Starting a Remediation Batch

Step 1: Dry Run (Required)

Always run dry-run first to preview changes.

# Dry run against a specific finding set
curl -s -X POST https://api.aegis.io/api/v1/remediations \
-H "Authorization: Bearer $API_TOKEN" \
-H "Content-Type: application/json" \
-d '{
"finding_ids": ["f-abc123", "f-def456"],
"dry_run": true,
"executor_tier": "T1"
}' | jq '{batch_id, actions_preview, estimated_duration_s}'

# Or via CLI
./aegis remediate --finding-ids f-abc123,f-def456 --dry-run

Review the actions_preview list.
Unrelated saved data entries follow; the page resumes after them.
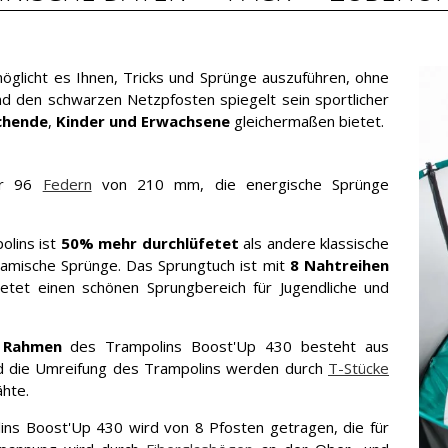
glicht es Ihnen, Tricks und Sprünge auszuführen, ohne
nd den schwarzen Netzpfosten spiegelt sein sportlicher
chende
,
Kinder und Erwachsene
gleichermaßen bietet.
er 96
Federn
von 210 mm, die energische Sprünge
lins ist
50% mehr durchlüfetet
als andere klassische
namische Sprünge. Das Sprungtuch ist mit
8 Nahtreihen
etet einen schönen Sprungbereich für Jugendliche und
e Rahmen
des Trampolins Boost'Up 430 besteht aus
nd die Umreifung des Trampolins werden durch
T-Stücke
nähte.
ins Boost'Up 430 wird von 8 Pfosten getragen, die für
Confirm each action is expected before proceeding.

Step 2: Execute Batch

# Execute with the batch_id from dry run
curl -s -X POST https://api.aegis.io/api/v1/remediations \
-H "Authorization: Bearer $API_TOKEN" \
-H "Content-Type: application/json" \
-d '{
"batch_id": "batch-20260226-001",
"finding_ids": ["f-abc123", "f-def456"],
"dry_run": false,
"executor_tier": "T1"
}' | jq '{batch_id, status, started_at}'

Step 3: Monitor Progress

# Poll batch status
watch -n 10 'curl -sf https://api.aegis.io/api/v1/remediations/batch-20260226-001 | \
jq "{status, completed, failed, pending, elapsed_s}"'

# Stream dispatcher logs
kubectl logs -n aegis -l app=aegis-remediation -f | \
grep "batch-20260226-001"

Monitoring Active Remediations

Prometheus Metrics

# Active remediation count by tier
aegis_remediations_active by (tier)

# Success rate over 1h
rate(aegis_remediations_total{status="success"}[1h])
/ rate(aegis_remediations_total[1h])

# Avg duration by handler type
histogram_quantile(0.95, rate(aegis_remediation_duration_seconds_bucket[1h])) by (handler)

# Error rate
rate(aegis_remediations_total{status="failed"}[5m])

Log-Based Monitoring

# All remediation errors in the last hour
kubectl logs -n aegis -l app=aegis-remediation \
--since=1h | grep '"level":"error"' | jq '{handler, finding_id, error}'

# Successful remediations
kubectl logs -n aegis -l app=aegis-remediation \
--since=1h | grep '"status":"success"' | \
jq -r '[.handler, .finding_id, .resource_id] | @tsv'

Per-Handler Operations

Network: BlockPublicSSH

Blocks inbound SSH (22) and RDP (3389) from 0.0.0.0/0 and ::/0.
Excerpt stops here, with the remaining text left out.